Малер описывает творческий акт как акт самосознания, «благодаря чему он, с одной стороны, возвышается и, с другой стороны, выступает как требование, предъявляемое к нравственной сущности человека»580. Но творческий рост души для австрийского композитора заключается в не противоречащем христианским ценностям «стремлении личности ввысь», в упражнении в прекрасном и добром. Объясняя свою позицию, Малер обращается к «Фаусту», где Гёте выстраивает бесконечную лестницу символов: «от гомункула – еще не ставшего – через многочисленные энтелехии низшего и высшего порядка... вплоть до Mater gloriosa, которая является олицетворением вечно женственного»581. Для Ницше же юношеские филологические штудии по Феогниду положили начало своеобразному пониманию «доброго» как благородного, что исключило из его смысловых обертонов сострадание. «Немужественность того, что окрещивается именем «сострадания», по-моему, постоянно и прежде всего бросается в глаза. – Нужно воздвигнуть жесточайшее гонение против этого новейшего рода дурного вкуса; и я желал бы в конце концов, чтобы люди носили как средство против него и в сердце, и на шее прекрасный амулет «gai saber» – или, говоря яснее для моих соотечественников, «веселую науку»582.

580 Указ. соч. С. 643.

581 Указ. соч. С. 646.

582 Ницше Ф. Сочинения. Т. 2. С. 402.


2.4 Проблема сверхчеловека в зарубежной музыке XX века (на примере оперы Ф. Бузони «Доктор Фауст»)

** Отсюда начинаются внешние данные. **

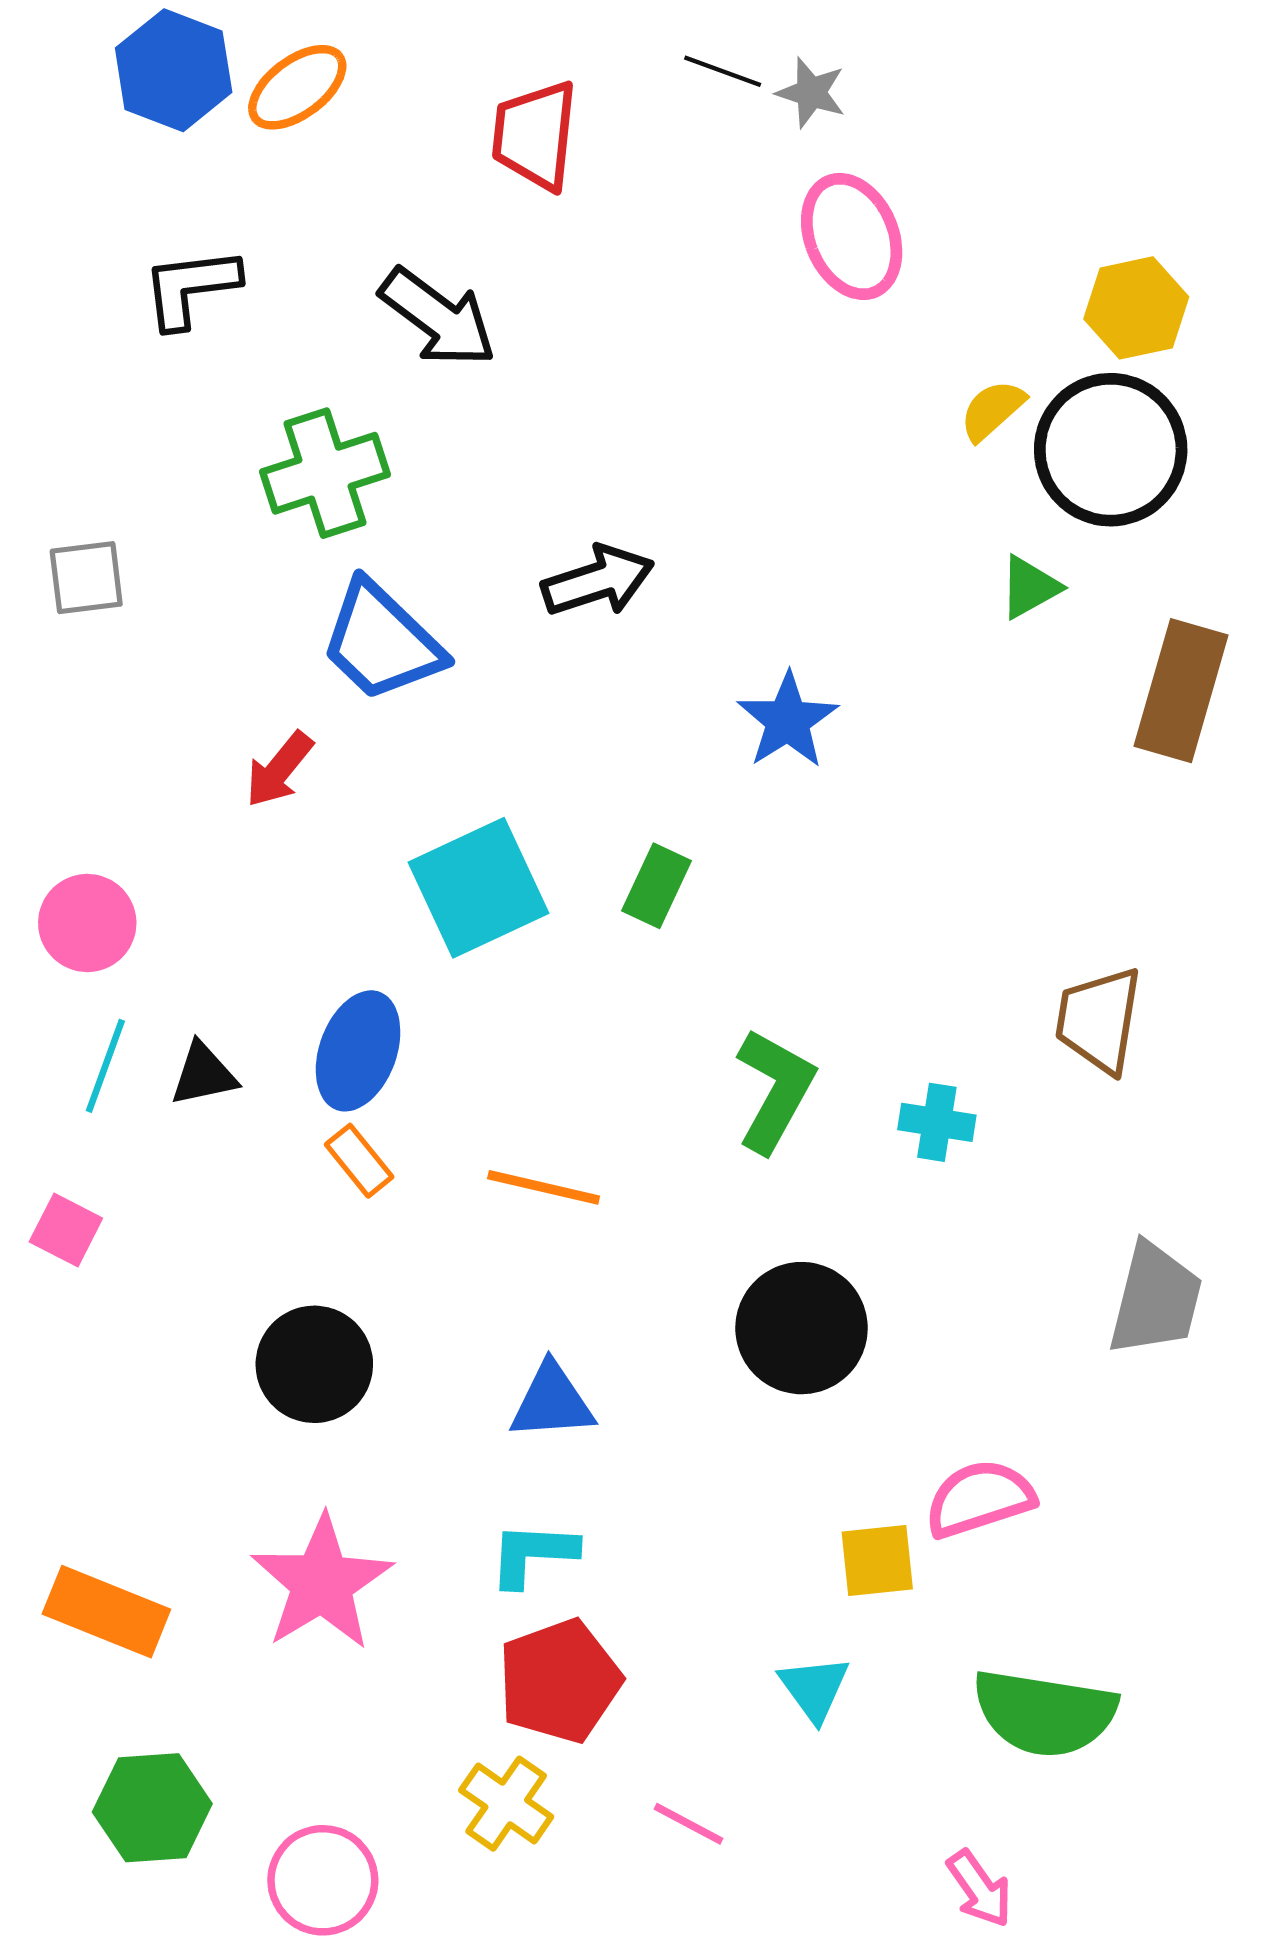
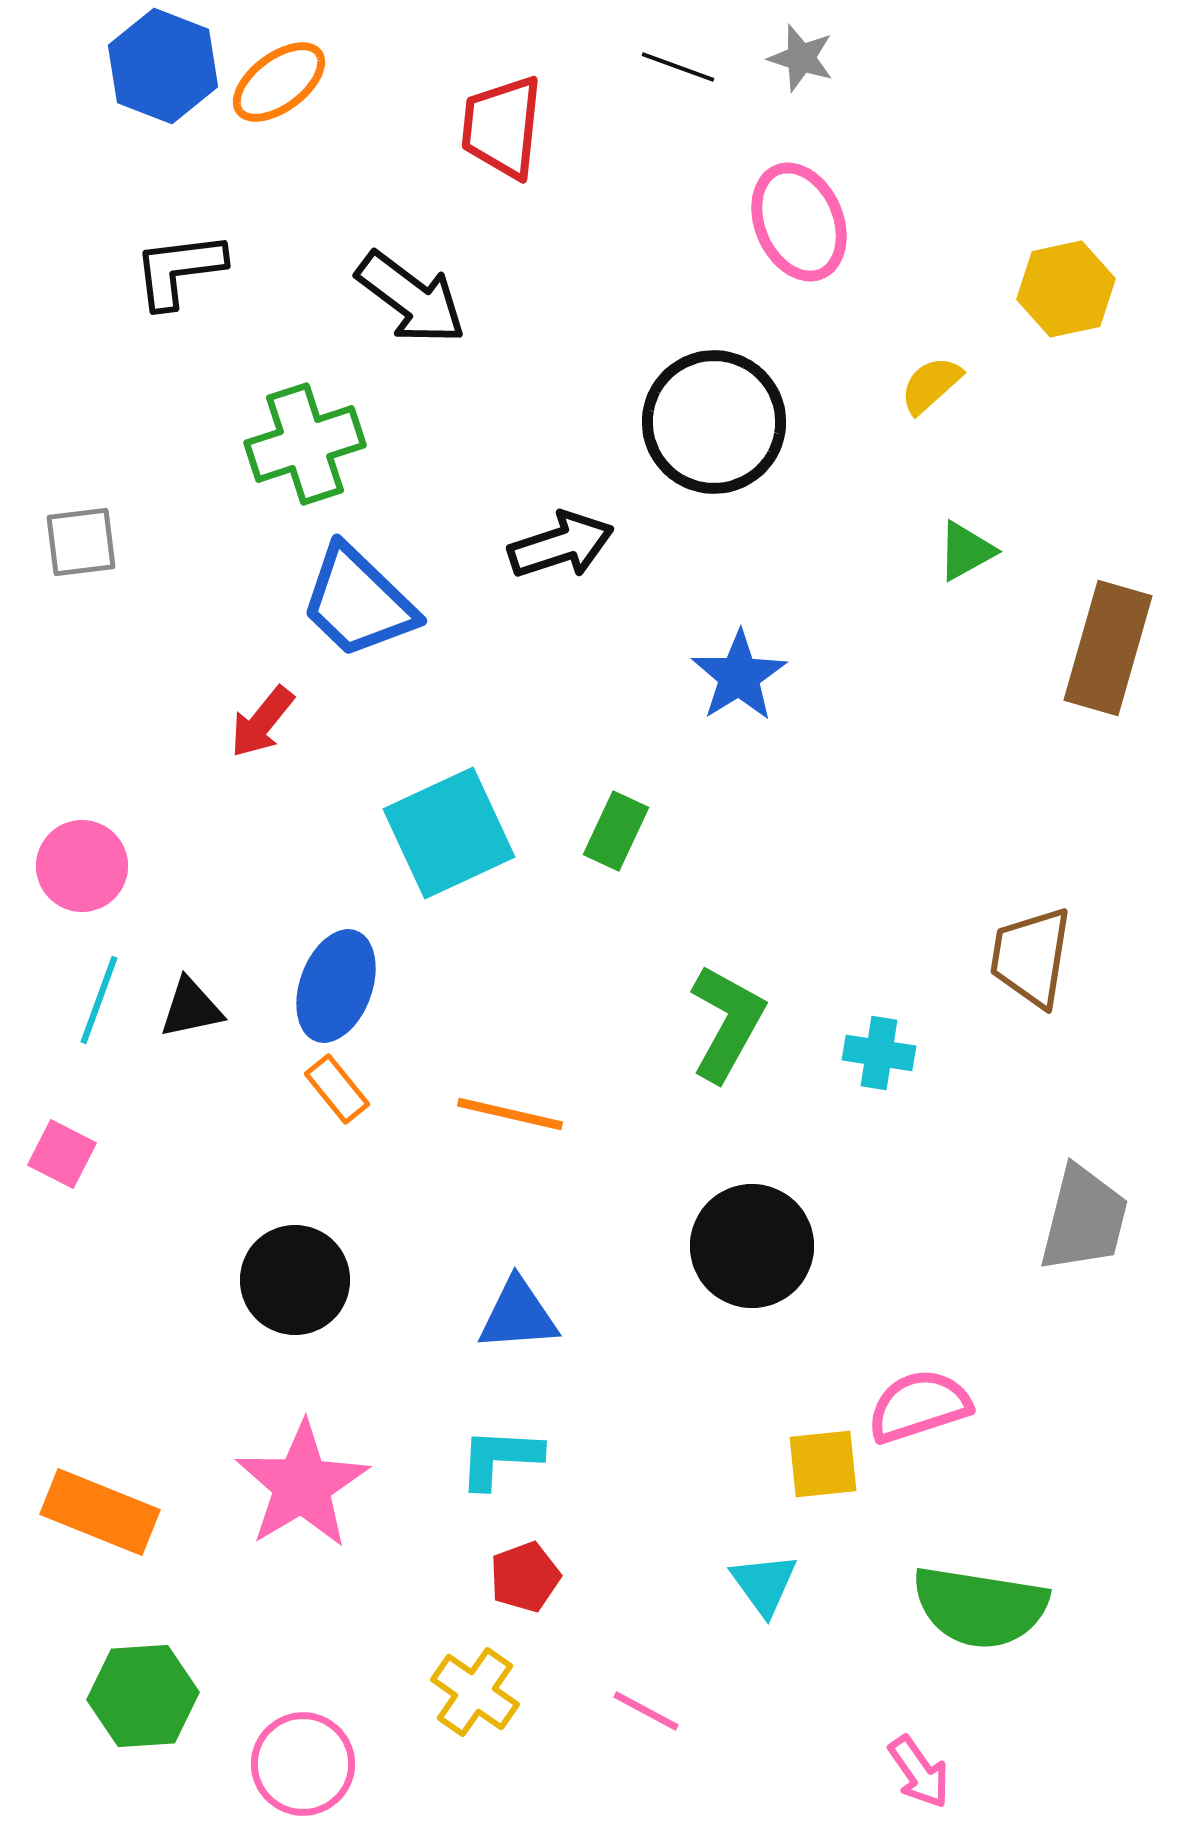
gray star: (811, 93) -> (801, 58), moved
black circle: (1111, 450) -> (714, 422), moved
red pentagon: (560, 1681) -> (525, 1577), size x0.6

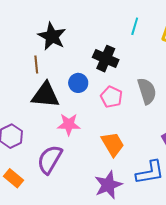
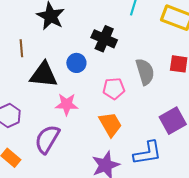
brown line: (36, 64) -> (21, 48), moved
pink pentagon: (111, 97) -> (114, 89), moved, turned -30

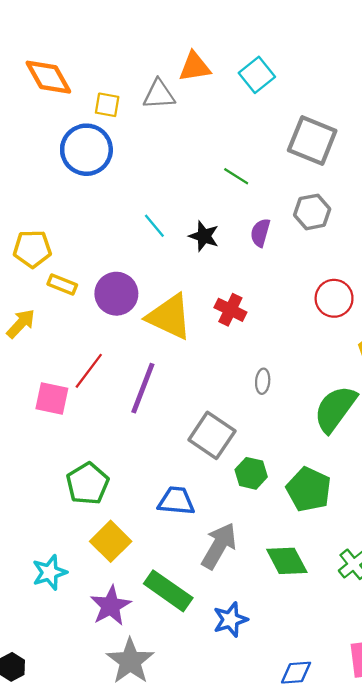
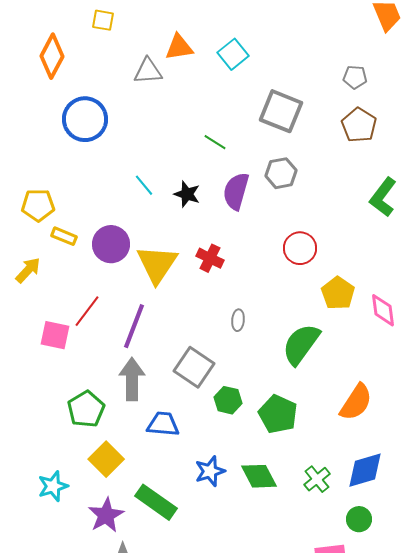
orange diamond: (48, 77) -> (52, 56), turned 57
yellow square: (107, 105) -> (103, 20), moved
purple semicircle: (260, 233) -> (236, 191), size x1.5
yellow triangle: (169, 317) -> (157, 264), turned 39
gray arrow: (219, 546) -> (132, 379), moved, turned -30
blue star: (230, 620) -> (210, 471), moved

История культуры есть цепь уравнений в образах, попарно связывающих очередное неизвестное с известным, причем этим известным, постоянным для всего ряда, является легенда, заложенная в основание традиции, неизвестным же, каждый раз новым, – актуальный момент текущей культуры.

Б. Пастернак

Жизнь итальянского композитора-неоклассика Ферруччо Бузони (1866 – 1924), композитора и блестящего пианиста, автора виртуозных фортепианных транскрипций, связана в большей степени не с Италией, а с Северной Германией и ее молодой столицей, где, по словам С. Цвейга, «отсутствие коренных традиций многовековой культуры толкало молодежь на дерзания»583. С 1920 года Бузони возглавил класс композиции в берлинской Академии искусств; после его смерти класс вел А. Шёнберг. Композиторы-новаторы обоснованно связали свою деятельность с Германией. После первой мировой войны искусство переживало здесь небывалый расцвет: в музыке, наиболее непосредственно обращающейся к человеческим чувствам, воображению искали ответ на вопрос о будущем человечества. Желание обновить строй жизни, подогретое острыми социальными коллизиями, вызвало состояние эмоционально-интеллектуальной возбужденности и интерес к смене художественных впечатлений. А. Луначарский, посетивший Германию в 1926 году, писал об этом так: «страна потрясена вся сверху донизу; почти ни у кого не осталось незыблемых убеждений; в большей или меньшей мере ищут все; отсюда –

583 Верхозина-Стрекаловская X. Диалоги в постромантическую эпоху (Бузони – Шёнберг – Пфицнер) // Музыкальная академия. 2004. №4 – 5. С. 176.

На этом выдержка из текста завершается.